Any Government minister can seek to draw funding from the Secret Service allocation as long as it is for information in relation to the security of the State, the Secretary General of the Department of Finance has revealed.
Addressing the Public Accounts Committee yesterday, Mr Tom Considine said he did not know what the money drawn from the Secret Service fund was used for.
He said that under the rules, a minister requested money from the fund from the Minister for Finance.
The Comptroller and Auditor General, Mr John Purcell, told the committee that the money in the Secret Service fund was held in a separate bank account to other Exchequer funds.

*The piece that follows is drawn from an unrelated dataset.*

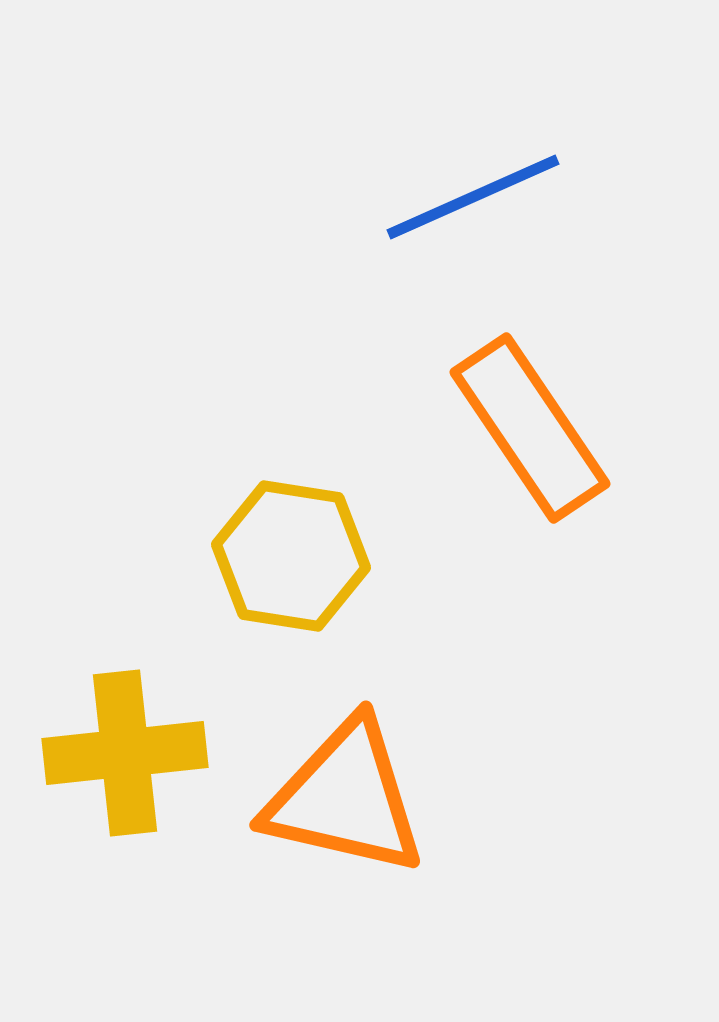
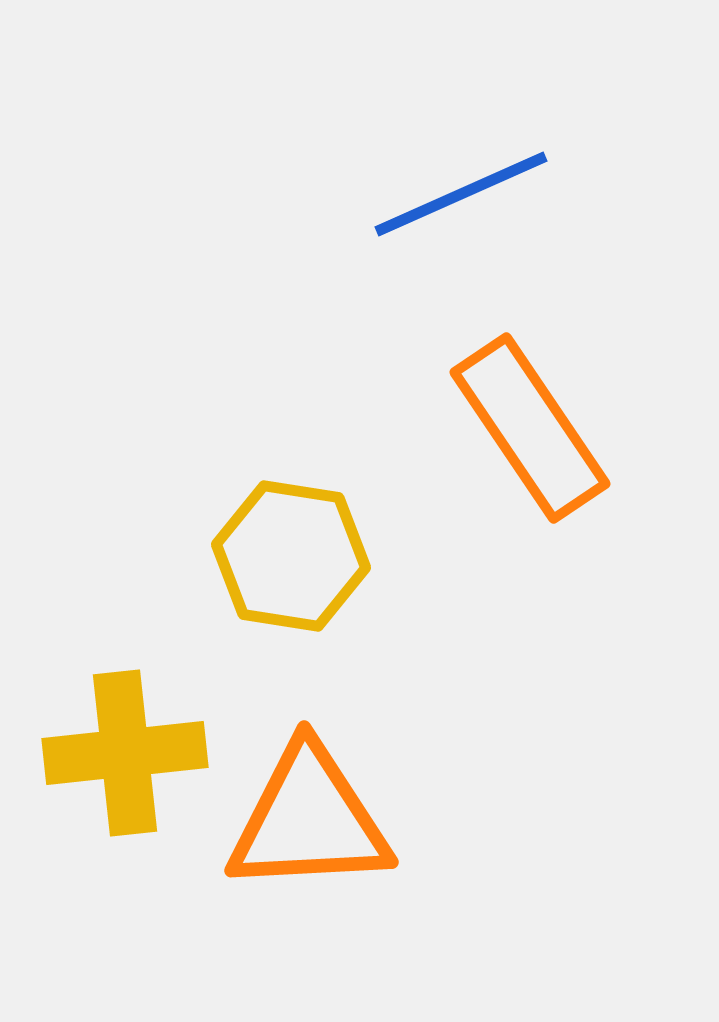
blue line: moved 12 px left, 3 px up
orange triangle: moved 36 px left, 22 px down; rotated 16 degrees counterclockwise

Mr Joe Higgins of the Socialist Party asked whether the money was used to pay for burgers and chips for secret agents who were staking out suspects.
Mr Considine did not know.
Mr Higgins asked whether only the Minister for Justice and the Minister for Defence could draw money from the Secret Service allocation. Mr Considine said he did not believe that "there was a bar on any minister seeking money from the fund, as long as it was for information relating to the security of the State".
Mr Higgins suggested the money was used "to pay off informers".
Mr Considine said he could not add to what he had already said.
In 2003, nearly €440,000 out of a total of €831,000 that had been voted by the Dáil for the Secret Service fund had been returned unspent to the Exchequer.